Antes de la condena contra los militares, en Sepur Zarco, una parte de la población llamaba a las mujeres que fueron víctimas de violencia sexual “las mujeres de los soldados” y eran consideradas responsables de los vejámenes que sufrieron. El mismo estudio de Impunity Watch antes citado explica que en su propia comunidad se culpaba a las mujeres y se les acusaba de la provocación o incluso del disfrute de los hechos.

Pero la sentencia del 26 de febrero cambió esa realidad: se reconocieron los testimonios de las mujeres quekchíes; se motivó un elogio, a nivel nacional e internacional, del esfuerzo que las víctimas realizaron por obtener justicia; se validaron los hechos que contaron y se admitió el dolor que ellas sufrieron. Así lo cuentan las sobrevivientes.

“Antes de la sentencia sufrimos, hemos sufrido discriminación y rechazo. Nos dijeron que somos unas cualquieras y que lo que nos pasó fue por nuestra propia decisión, que es mentira lo que dijimos.

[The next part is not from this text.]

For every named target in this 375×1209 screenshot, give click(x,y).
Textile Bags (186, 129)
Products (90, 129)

Pero ahora, como vieron que a nivel nacional e internacional supieron nuestra historia, entonces dijeron: es cierto, las mujeres tienen derecho a denunciar”, dice Rosario Xo, una de las 15 denunciantes del caso Sepur Zarco.

“Cuando conté mi historia ante el público lloré por el dolor que yo sentía, por el coraje que tenía contra los militares. Pero ahora disminuyó mi dolor, porque pude contar mi historia a todas las personas. Para mí el dolor todavía existe, pero el pueblo sabe mi historia y lo que he sufrido”, relata Chub.

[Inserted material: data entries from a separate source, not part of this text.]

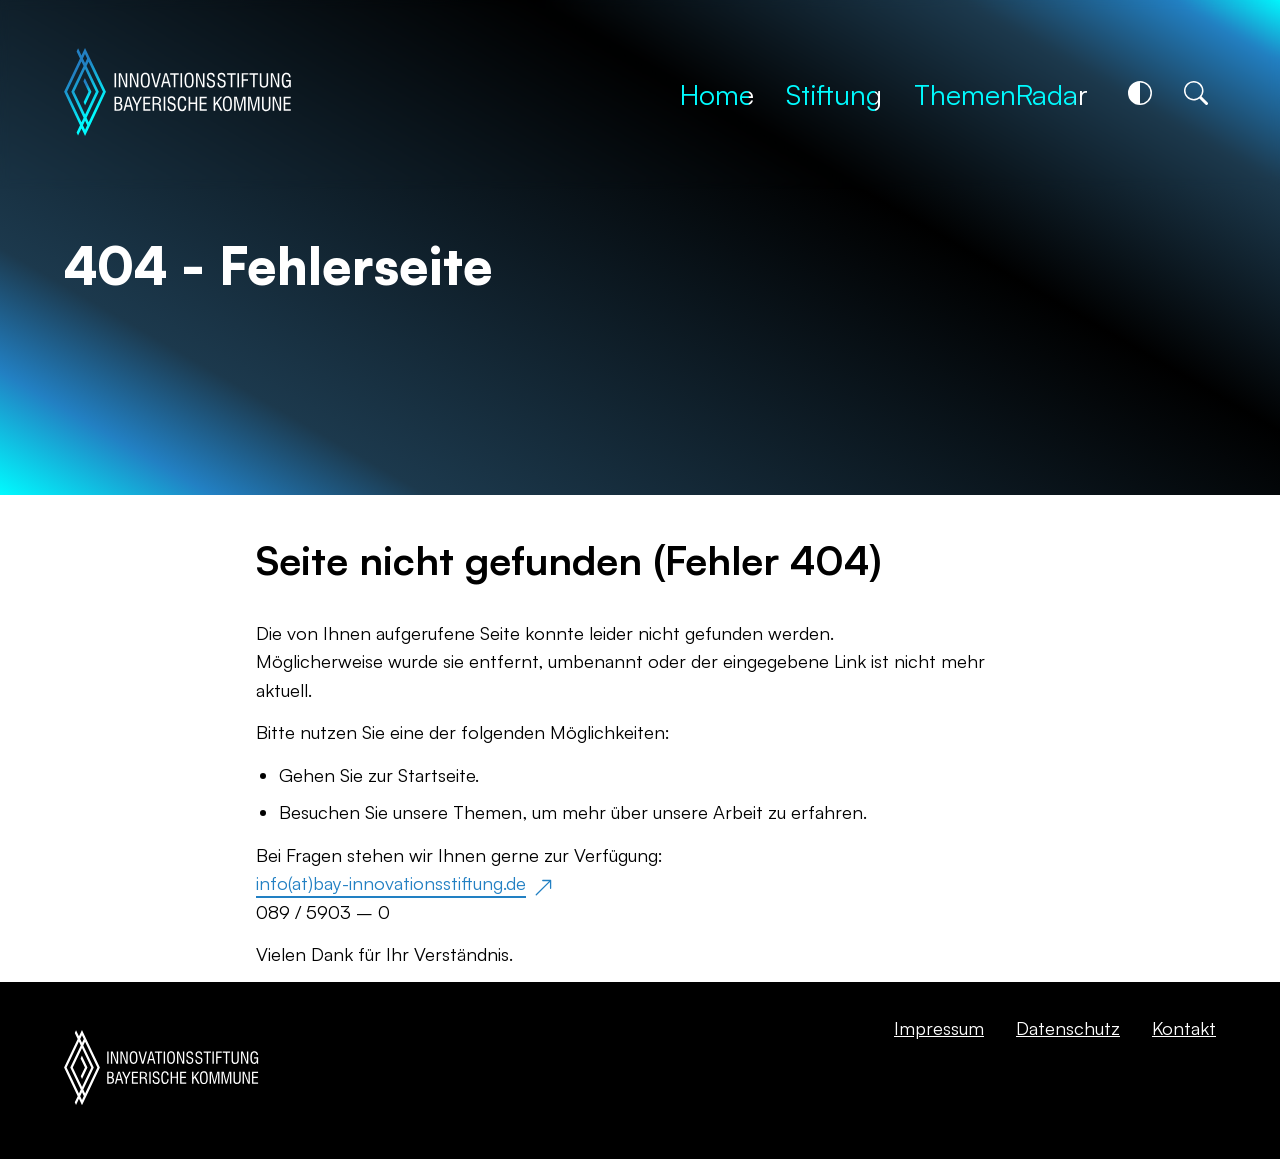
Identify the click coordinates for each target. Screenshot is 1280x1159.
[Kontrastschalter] (1140, 93)
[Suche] (1196, 93)
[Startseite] (177, 94)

Mientras, Maas, dice, con voz parca, que con la sentencia ganó un sosiego para sus aflicciones. “Ahora estoy contenta. Antes no estaba contenta porque decía yo: a saber si van a dictar la sentencia, de repente no nos van a escuchar. Pero ahora que ya hay sentencia, por lo menos van a pagar –los acusados– todo el daño que nos hicieron”.

Un año después de finalizado el juicio, Paula Barrios, abogada de MTM, considera que se percibe cómo la sentencia, dictada por un tribunal guatemalteco, unificó a las comunidades indígenas del Valle del Polochic y las empoderó en la búsqueda de justicia y en la restitución de los derechos que les fueron violados.

“Los comunitarios ahora mencionan: las abuelas sembraron con el camino de la justicia y nosotros ahora debemos trabajar para la cosecha. Se han unido a una sola voz y hoy, las 87 comunidades del Polochic, luchan porque las medidas de reparación lleguen a Sepur Zarco”, afirma Paula Barrios, abogada de MTM.